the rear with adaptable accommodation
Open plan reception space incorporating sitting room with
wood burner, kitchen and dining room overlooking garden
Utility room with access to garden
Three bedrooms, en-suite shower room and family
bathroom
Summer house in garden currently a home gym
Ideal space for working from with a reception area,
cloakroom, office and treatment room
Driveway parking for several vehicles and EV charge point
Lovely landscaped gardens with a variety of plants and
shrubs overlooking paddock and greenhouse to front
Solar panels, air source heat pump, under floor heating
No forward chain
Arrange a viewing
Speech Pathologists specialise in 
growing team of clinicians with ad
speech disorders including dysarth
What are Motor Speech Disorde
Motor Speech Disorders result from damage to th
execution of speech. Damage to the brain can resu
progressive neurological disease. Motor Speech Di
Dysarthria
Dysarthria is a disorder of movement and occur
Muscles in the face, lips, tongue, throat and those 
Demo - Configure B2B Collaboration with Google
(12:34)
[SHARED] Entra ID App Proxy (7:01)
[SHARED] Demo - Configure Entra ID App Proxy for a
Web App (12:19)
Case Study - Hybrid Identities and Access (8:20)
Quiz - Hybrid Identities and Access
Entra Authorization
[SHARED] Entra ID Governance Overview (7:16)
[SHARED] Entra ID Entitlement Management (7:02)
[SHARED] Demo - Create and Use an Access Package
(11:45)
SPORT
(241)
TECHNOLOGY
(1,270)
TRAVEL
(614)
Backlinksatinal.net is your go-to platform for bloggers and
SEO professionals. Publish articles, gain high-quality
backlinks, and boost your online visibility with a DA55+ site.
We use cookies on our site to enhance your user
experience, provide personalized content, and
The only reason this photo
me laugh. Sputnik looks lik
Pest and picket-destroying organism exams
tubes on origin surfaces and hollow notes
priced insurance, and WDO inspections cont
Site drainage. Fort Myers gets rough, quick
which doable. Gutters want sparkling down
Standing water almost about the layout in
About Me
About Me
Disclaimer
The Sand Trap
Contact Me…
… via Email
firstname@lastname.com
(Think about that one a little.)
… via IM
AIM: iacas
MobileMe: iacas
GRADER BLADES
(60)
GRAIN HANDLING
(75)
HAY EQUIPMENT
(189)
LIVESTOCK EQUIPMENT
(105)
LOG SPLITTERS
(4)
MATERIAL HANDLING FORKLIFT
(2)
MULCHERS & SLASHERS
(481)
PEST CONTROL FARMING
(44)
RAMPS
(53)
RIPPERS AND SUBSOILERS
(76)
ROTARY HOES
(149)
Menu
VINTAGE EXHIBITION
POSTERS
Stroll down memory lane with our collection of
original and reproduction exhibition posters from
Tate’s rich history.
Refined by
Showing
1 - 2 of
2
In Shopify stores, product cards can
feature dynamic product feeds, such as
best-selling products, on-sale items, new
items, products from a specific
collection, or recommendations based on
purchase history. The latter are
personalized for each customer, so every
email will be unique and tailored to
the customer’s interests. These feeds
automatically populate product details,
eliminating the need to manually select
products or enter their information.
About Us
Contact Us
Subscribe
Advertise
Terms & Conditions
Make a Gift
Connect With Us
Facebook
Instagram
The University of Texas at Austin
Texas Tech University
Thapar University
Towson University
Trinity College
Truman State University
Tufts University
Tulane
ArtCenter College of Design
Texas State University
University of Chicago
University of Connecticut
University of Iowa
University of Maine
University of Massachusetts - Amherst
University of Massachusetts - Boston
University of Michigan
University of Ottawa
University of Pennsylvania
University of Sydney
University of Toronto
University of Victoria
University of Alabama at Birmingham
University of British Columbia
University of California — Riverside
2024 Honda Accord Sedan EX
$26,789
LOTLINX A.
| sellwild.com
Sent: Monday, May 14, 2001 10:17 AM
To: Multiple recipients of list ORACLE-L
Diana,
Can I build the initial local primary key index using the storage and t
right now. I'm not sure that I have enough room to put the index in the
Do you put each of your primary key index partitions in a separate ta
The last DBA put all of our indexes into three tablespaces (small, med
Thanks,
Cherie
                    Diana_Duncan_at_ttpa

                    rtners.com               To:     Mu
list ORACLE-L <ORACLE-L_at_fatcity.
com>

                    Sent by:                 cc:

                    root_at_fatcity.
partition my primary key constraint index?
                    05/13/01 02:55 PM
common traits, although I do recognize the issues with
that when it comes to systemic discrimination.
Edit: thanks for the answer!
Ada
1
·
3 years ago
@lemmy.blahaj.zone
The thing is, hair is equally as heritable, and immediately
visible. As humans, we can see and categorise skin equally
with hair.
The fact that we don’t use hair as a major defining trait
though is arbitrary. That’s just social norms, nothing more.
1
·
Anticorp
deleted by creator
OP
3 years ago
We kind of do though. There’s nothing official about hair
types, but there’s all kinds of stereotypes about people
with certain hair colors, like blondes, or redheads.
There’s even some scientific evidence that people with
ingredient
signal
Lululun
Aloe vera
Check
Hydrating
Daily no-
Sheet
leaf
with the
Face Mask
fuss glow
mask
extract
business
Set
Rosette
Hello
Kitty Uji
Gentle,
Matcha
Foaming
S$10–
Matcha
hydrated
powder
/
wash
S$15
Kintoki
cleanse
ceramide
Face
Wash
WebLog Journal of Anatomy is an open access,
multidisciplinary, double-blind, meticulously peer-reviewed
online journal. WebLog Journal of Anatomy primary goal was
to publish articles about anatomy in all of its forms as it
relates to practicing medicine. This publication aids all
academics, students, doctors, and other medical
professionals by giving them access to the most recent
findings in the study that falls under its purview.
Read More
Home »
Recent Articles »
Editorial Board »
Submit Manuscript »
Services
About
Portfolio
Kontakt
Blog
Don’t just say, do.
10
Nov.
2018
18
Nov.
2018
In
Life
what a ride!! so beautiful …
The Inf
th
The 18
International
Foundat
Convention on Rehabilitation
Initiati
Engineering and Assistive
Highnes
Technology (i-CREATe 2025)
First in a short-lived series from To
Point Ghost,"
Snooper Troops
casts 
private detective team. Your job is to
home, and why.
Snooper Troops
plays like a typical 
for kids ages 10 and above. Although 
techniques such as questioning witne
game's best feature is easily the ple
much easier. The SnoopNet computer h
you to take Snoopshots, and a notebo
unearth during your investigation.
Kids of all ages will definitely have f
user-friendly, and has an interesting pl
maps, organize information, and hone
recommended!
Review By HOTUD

:::::

* **Your goal**
Return every line of the data above in which "reception" appears.

* **Problem solution**
Open plan reception space incorporating sitting room with
Ideal space for working from with a reception area,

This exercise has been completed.